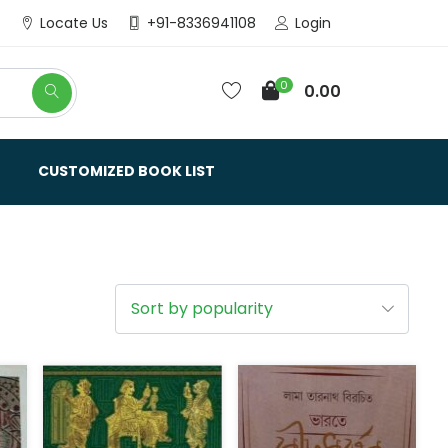
Login
Locate Us
+91-8336941108
0
0.00
CUSTOMIZED BOOK LIST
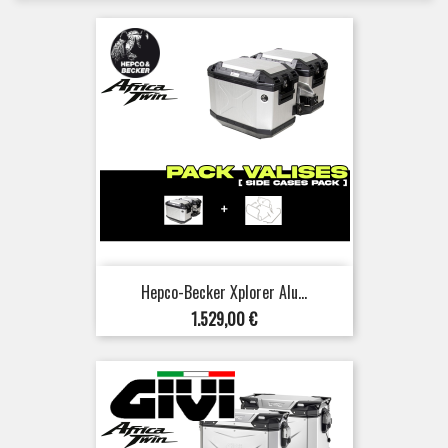
Hepco-Becker Xplorer Alu...
Preis
1.529,00 €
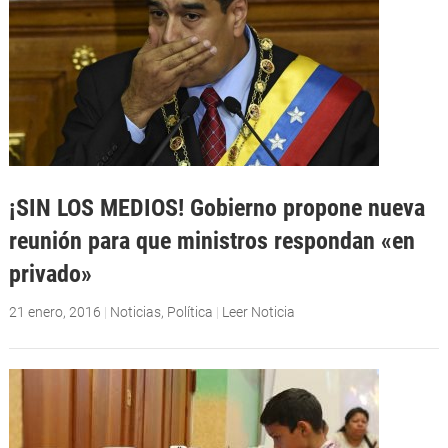
¡SIN LOS MEDIOS! Gobierno propone nueva
reunión para que ministros respondan «en
privado»
21 enero, 2016
|
Noticias
,
Política
|
Leer Noticia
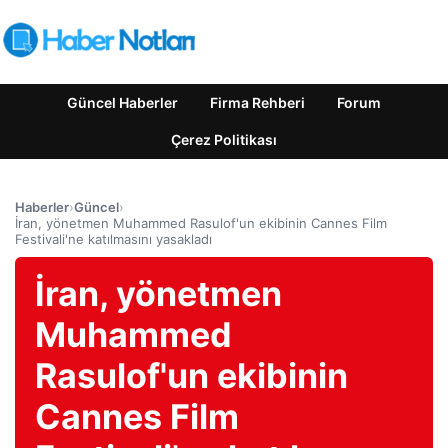
Güncel Haberler
Firma Rehberi
Forum
Çerez Politikası
Haberler
›
Güncel
›
İran, yönetmen Muhammed Rasulof'un ekibinin Cannes Film
Festivali'ne katılmasını yasakladı
İran, yönetmen
Muhammed
Rasulof'un ekibinin
Cannes Film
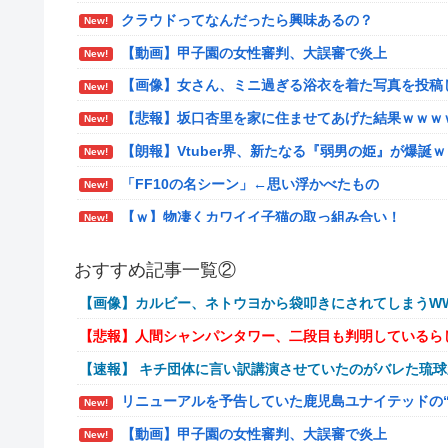
クラウドってなんだったら興味あるの？
New!
【動画】甲子園の女性審判、大誤審で炎上
New!
【画像】女さん、ミニ過ぎる浴衣を着た写真を投稿
New!
【悲報】坂口杏里を家に住ませてあげた結果ｗｗｗ
New!
【朗報】Vtuber界、新たなる『弱男の姫』が爆誕
New!
「FF10の名シーン」←思い浮かべたもの
New!
【ｗ】物凄くカワイイ子猫の取っ組み合い！
New!
【悲報】オーケストラ演奏家「ゲーム音楽をやらな
New!
おすすめ記事一覧②
【艦これ】でもイベントのたびに思うんだ 空母機
New!
【画像】カルビー、ネトウヨから袋叩きにされてしまうWW
【艦これ】ひみつの通り道 他
New!
【悲報】人間シャンパンタワー、二段目も判明しているら
【艦これ】ナマケモノアガノウサギ 他
New!
【速報】 キチ団体に言い訳講演させていたのがバレた琉
【艦これ】競泳水着いんのかよ
New!
リニューアルを予告していた鹿児島ユナイテッドの
New!
日産e-power、無給油で1980km走行しギネス
New!
【動画】甲子園の女性審判、大誤審で炎上
New!
イーロン・マスク「中国のロボットはデタラメで遠
New!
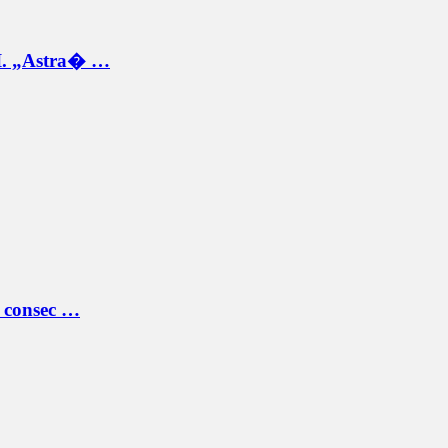
.I. „Astra� …
ă consec …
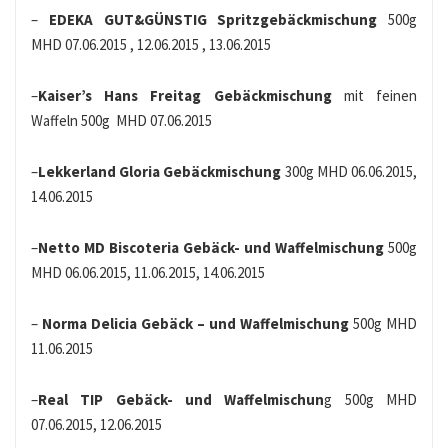
–
EDEKA GUT&GÜNSTIG Spritzgebäckmischung
500g
MHD 07.06.2015 , 12.06.2015 , 13.06.2015
–
Kaiser’s Hans Freitag Gebäckmischung
mit feinen
Waffeln 500g MHD 07.06.2015
–
Lekkerland Gloria Gebäckmischung
300g MHD 06.06.2015,
14.06.2015
–
Netto MD Biscoteria Gebäck- und Waffelmischung
500g
MHD 06.06.2015, 11.06.2015, 14.06.2015
–
Norma Delicia Gebäck – und Waffelmischung
500g MHD
11.06.2015
–
Real TIP Gebäck- und Waffelmischun
g 500g MHD
07.06.2015, 12.06.2015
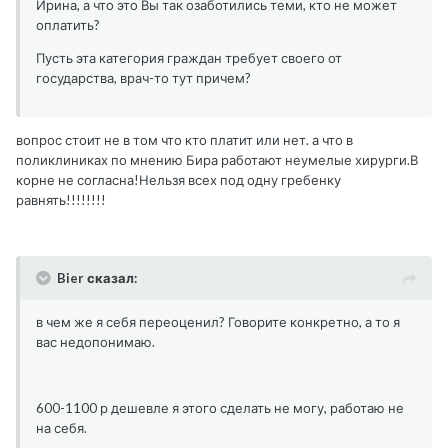
Ирина, а что это Вы так озаботились теми, кто не может
оплатить?
Пусть эта категория граждан требует своего от
государства, врач-то тут причем?
вопрос стоит не в том что кто платит или нет. а что в
поликлиниках по мнению Бира работают неумелые хирурги.В
корне не согласна!Нельзя всех под одну гребенку
равнять!!!!!!!!
Bier сказал:
в чем же я себя переоценил? Говорите конкретно, а то я
вас недопонимаю.
600-1100 р дешевле я этого сделать не могу, работаю не
на себя.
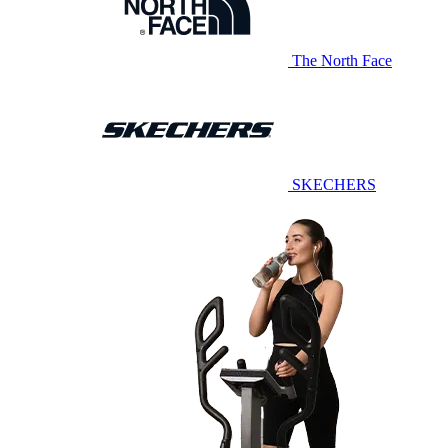
The North Face
SKECHERS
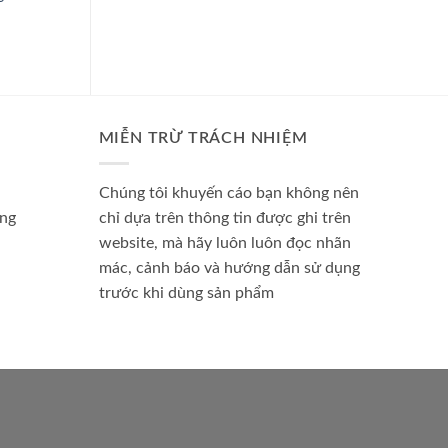
MIỄN TRỪ TRÁCH NHIỆM
Chúng tôi khuyến cáo bạn không nên
àng
chỉ dựa trên thông tin được ghi trên
website, mà hãy luôn luôn đọc nhãn
mác, cảnh báo và hướng dẫn sử dụng
trước khi dùng sản phẩm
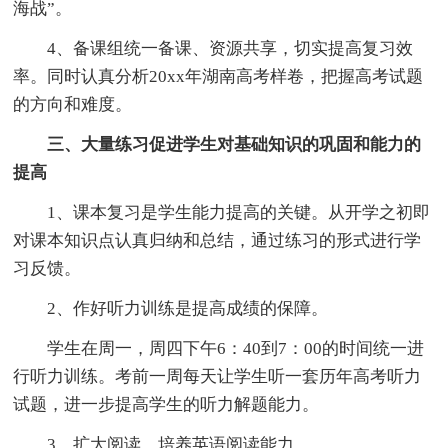
海战”。
4、备课组统一备课、资源共享，切实提高复习效
率。同时认真分析20xx年湖南高考样卷，把握高考试题
的方向和难度。
三、大量练习促进学生对基础知识的巩固和能力的
提高
1、课本复习是学生能力提高的关键。从开学之初即
对课本知识点认真归纳和总结，通过练习的形式进行学
习反馈。
2、作好听力训练是提高成绩的保障。
学生在周一，周四下午6：40到7：00的时间统一进
行听力训练。考前一周每天让学生听一套历年高考听力
试题，进一步提高学生的听力解题能力。
3、扩大阅读，培养英语阅读能力。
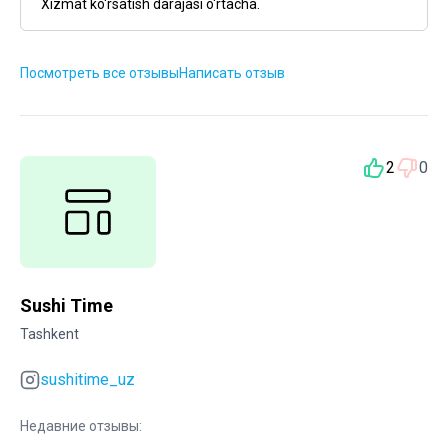
Xizmat ko'rsatish darajasi o'rtacha.
Посмотреть все отзывы
Написать отзыв
2
0
Sushi Time
Tashkent
sushitime_uz
Недавние отзывы:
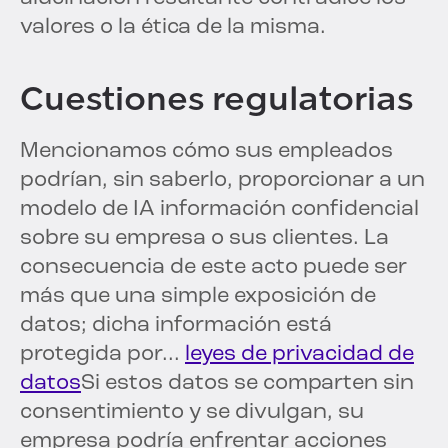
valores o la ética de la misma.
Cuestiones regulatorias
Mencionamos cómo sus empleados
podrían, sin saberlo, proporcionar a un
modelo de IA información confidencial
sobre su empresa o sus clientes. La
consecuencia de este acto puede ser
más que una simple exposición de
datos; dicha información está
protegida por...
leyes de privacidad de
datos
Si estos datos se comparten sin
consentimiento y se divulgan, su
empresa podría enfrentar acciones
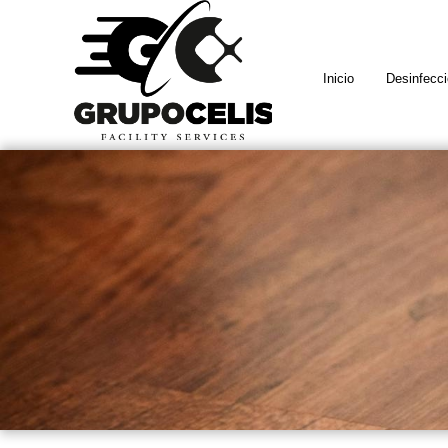
Inicio
Desinfecc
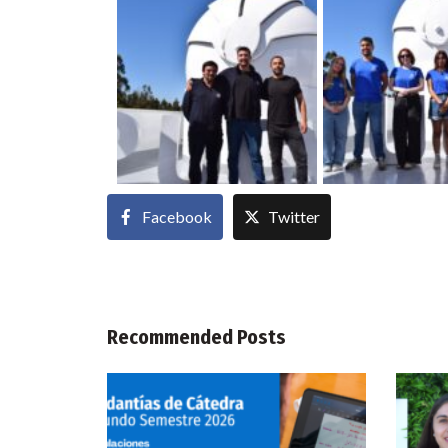
Facebook
Twitter
Recommended Posts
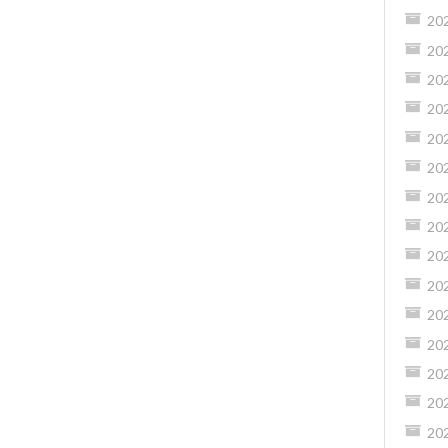
20
20
20
20
20
20
20
20
20
20
20
20
20
20
20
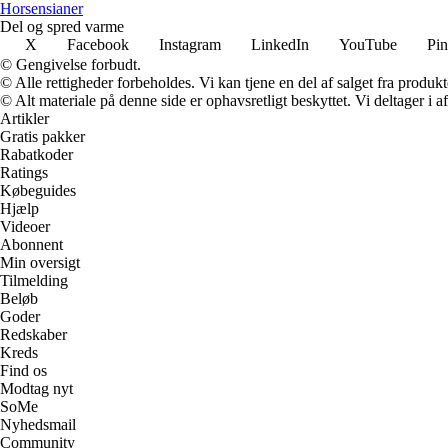
Horsensianer
Del og spred varme
X
Facebook
Instagram
LinkedIn
YouTube
Pin
© Gengivelse forbudt.
© Alle rettigheder forbeholdes. Vi kan tjene en del af salget fra produk
© Alt materiale på denne side er ophavsretligt beskyttet. Vi deltager i 
Artikler
Gratis pakker
Rabatkoder
Ratings
Købeguides
Hjælp
Videoer
Abonnent
Min oversigt
Tilmelding
Beløb
Goder
Redskaber
Kreds
Find os
Modtag nyt
SoMe
Nyhedsmail
Community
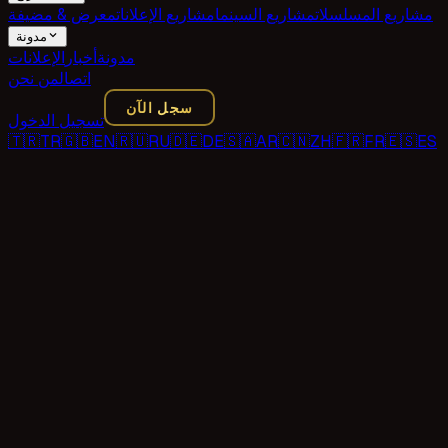
مشاريع المسلسلات
مشاريع السينما
مشاريع الإعلانات
معرض & مضيفة
مدونة
مدونة
أخبار
الإعلانات
اتصال
من نحن
سجل الآن
تسجيل الدخول
🇹🇷
TR
🇬🇧
EN
🇷🇺
RU
🇩🇪
DE
🇸🇦
AR
🇨🇳
ZH
🇫🇷
FR
🇪🇸
ES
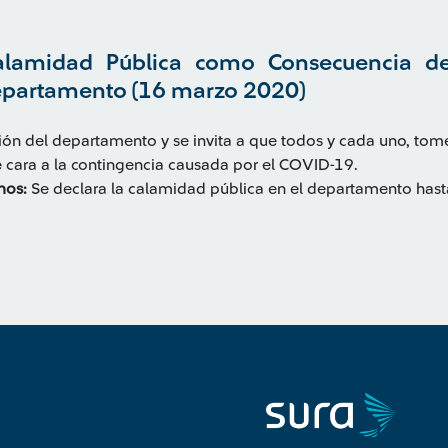
alamidad Pública como Consecuencia de
partamento (16 marzo 2020)
ción del departamento y se invita a que todos y cada uno, tom
de cara a la contingencia causada por el COVID-19.
mos:
Se declara la calamidad pública en el departamento hast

*Task to carry out*: Where a line above contains the word "Muhammed", copy that line.

*Task output*:
İran, yönetmen Muhammed Rasulof'un ekibinin Cannes Film
Muhammed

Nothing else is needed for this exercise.